Korruptionsvorwurf gegen Sanader Kroatiens Ex-Premier verhaftet
10.12.2010, 18:55 UhrDer frühere kroatische Regierungschef Sanader flieht wegen Korruptionsermittlungen gegen ihn außer Landes, wird aber nun in Österreich festgenommen. Das Land strebt einen EU-Beitritt im Jahr 2012 an, muss aber als Auflage den Kampf gegen die Korruption verstärken.
Der wegen Korruption mit einem internationalen Haftbefehl gesuchte ehemalige kroatische Regierungschef Ivo Sanader ist in Österreich festgenommen worden. Er sei in der Nähe von Salzburg festgesetzt worden, sagte der Sprecher des Innenministeriums in Wien, Michael Girardi. Der 57-Jährige sei ins Landgericht der Stadt Salzburg gebracht worden. Das kroatische Innenministerium bestätigte die Angaben. Sobald eine schriftliche Bestätigung der Festnahme eingegangen sei, werde das Justizministerium des Landes eine Auslieferung beantragen.
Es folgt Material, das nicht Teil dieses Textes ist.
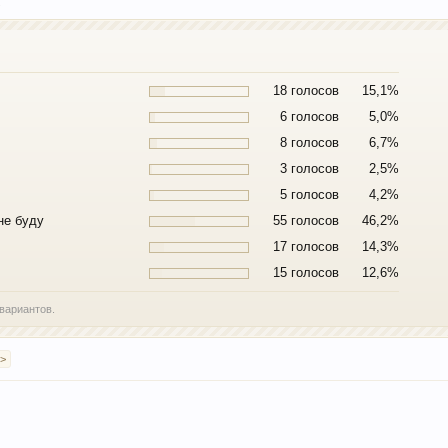
.
18 голосов
15,1%
6 голосов
5,0%
8 голосов
6,7%
3 голосов
2,5%
5 голосов
4,2%
не буду
55 голосов
46,2%
17 голосов
14,3%
15 голосов
12,6%
вариантов.
 >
Sanader, der 2009 nach sechs Jahren an der Spitze der Regierung ohne Angaben von Gründen zurückgetreten war, soll für mehrere groß angelegte Korruptionsfälle verantwortlich sein. Er bestreitet die Vorwürfe und spricht von einer politischen Kampagne gegen ihn. Das Parlament in Zagreb hatte am Vortag die Immunität des Abgeordneten Sanader aufgehoben. Ein Gericht hatte gegen den früheren Spitzenpolitiker eine 30-tägige Untersuchungshaft angeordnet. Wenige Stunden zuvor war Sanader nach Slowenien und dann später nach Österreich ausgereist.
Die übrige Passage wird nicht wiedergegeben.